Obwohl es bei dem WM-Testlauf nur noch um Schadensbegrenzung geht, will Neid ihre Elf gegen Dänemark vorbreiten, «als hätten wir schon sechs Punkte im Rucksack». Für die bedenklichen Auftritte hat die Trainerin ebenso wenig eine plausible Erklärung wie Kerstin Stegemann. «Alle haben sich bemüht, aber es gelingt nicht viel. Wir müssen nun sehen, dass wir uns schnell wieder fangen und aus der kleinen Krise herauskommen», sagte die Abwehrspielerin, die nach ihrem 156. Einsatz im DFB-Dress den Befreiungsschlag ankündigte: «Ich bin jetzt schon heiß auf die nächsten beiden Spiele.»

Bislang enttäuschte das erfolgsverwöhnte Team auf der ganzen Linie. Trotz der Rückkehr zahlreicher Leistungsträgerinnen wie Birgit Prinz, Steffi Jones oder Renate Lingor geht nichts zusammen. Technische Mängel, Unsicherheiten in der Abwehr, kaum Ideen im Mittelfeld, keine Durchschlagskraft im Angriff. Die Elf wirkt weder fit noch eingespielt, obwohl gegen Frankreich gleich sieben Spielerinnen von Branchenführer 1. FFC Frankfurt in der Startelf standen. Selbst FFC-Manager Siegfried Dietrich, der die Partie daheim am Fernseher verfolgte, war geschockt. «Das wird keine leichte Zeit bis zur WM. Da liegen noch ganze Alpenlandschaften dazwischen», sagte Dietrich. Dennoch bleibt er im Hinblick auf die WM Optimist: «Ich hoffe, dass sie jetzt schnell wach werden. Silvia Neid ist eine gute Trainerin. Ich traue ihr zu, dass sie das wieder hinbekommt.»
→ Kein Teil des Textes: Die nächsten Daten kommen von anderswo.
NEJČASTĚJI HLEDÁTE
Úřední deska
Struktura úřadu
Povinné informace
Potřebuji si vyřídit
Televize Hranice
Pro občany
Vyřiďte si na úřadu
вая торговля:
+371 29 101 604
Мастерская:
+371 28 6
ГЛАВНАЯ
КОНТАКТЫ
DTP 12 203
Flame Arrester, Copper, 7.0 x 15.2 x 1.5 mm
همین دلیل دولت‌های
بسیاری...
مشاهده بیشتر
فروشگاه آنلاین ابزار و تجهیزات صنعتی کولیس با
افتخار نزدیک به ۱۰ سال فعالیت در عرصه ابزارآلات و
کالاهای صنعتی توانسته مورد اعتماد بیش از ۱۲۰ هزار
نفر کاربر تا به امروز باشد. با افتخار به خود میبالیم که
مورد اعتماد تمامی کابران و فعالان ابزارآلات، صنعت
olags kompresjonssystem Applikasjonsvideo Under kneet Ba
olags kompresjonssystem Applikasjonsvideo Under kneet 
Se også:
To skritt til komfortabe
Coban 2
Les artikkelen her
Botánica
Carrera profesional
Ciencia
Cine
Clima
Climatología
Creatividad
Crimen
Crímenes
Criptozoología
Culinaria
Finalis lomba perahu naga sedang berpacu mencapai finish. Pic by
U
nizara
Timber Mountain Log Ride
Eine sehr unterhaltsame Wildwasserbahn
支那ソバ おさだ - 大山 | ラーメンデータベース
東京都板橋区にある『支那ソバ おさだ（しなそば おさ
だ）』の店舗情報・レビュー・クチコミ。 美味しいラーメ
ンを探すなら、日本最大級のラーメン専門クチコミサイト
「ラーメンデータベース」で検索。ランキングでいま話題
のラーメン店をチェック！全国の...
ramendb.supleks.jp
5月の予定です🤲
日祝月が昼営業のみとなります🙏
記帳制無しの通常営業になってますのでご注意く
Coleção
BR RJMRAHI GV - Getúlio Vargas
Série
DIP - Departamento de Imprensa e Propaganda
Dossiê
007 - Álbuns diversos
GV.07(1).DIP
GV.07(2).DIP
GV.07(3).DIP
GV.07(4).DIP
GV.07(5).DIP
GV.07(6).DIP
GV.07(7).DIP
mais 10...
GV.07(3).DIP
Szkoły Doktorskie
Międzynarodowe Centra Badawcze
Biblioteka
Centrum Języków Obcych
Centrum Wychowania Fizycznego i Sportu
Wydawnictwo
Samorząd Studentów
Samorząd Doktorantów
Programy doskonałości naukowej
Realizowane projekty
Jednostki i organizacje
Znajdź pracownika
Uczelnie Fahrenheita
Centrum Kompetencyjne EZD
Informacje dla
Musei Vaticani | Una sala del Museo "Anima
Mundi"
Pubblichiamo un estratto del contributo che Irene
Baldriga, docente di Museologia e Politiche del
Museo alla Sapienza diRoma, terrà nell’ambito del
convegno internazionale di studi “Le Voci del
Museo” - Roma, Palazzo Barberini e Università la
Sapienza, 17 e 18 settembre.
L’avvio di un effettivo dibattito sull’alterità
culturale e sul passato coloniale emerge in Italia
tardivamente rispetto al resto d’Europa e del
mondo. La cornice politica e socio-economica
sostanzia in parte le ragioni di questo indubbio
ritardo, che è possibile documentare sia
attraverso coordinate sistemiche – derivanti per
Inklusive der drei Nullnummern beim Turnier in China im Januar ist die DFB-Elf nun schon seit fünf Spielen ohne Sieg, erzielte dabei nur ein Tor durch einen Freistoß (Lingor). «Wir hatten schon mal so eine Phase vor vielen Jahren», beruhigte Stegemann. Die 29-Jährige dürfte sich daran aber kaum erinnern. Denn das war in einer Zeit, als sie selbst und der deutsche Frauenfußball noch in den Kinderschuhen steckte. Erst zwei Mal - von September 1983 bis Mai 1984 und von November 1984 bis Oktober 1985 - blieb ein DFB-Team fünf Spiele in Serie erfolglos. 1985 verlor man gar vier Partien hintereinander. Drei Niederlagen stehen zuletzt 2000 zu Buche, als die Elf beim Jubiläumsturnier «100 Jahre DFB» gegen China, Norwegen und die USA verlor. Wenig später gewann man bei Olympia in Sydney dann Bronze.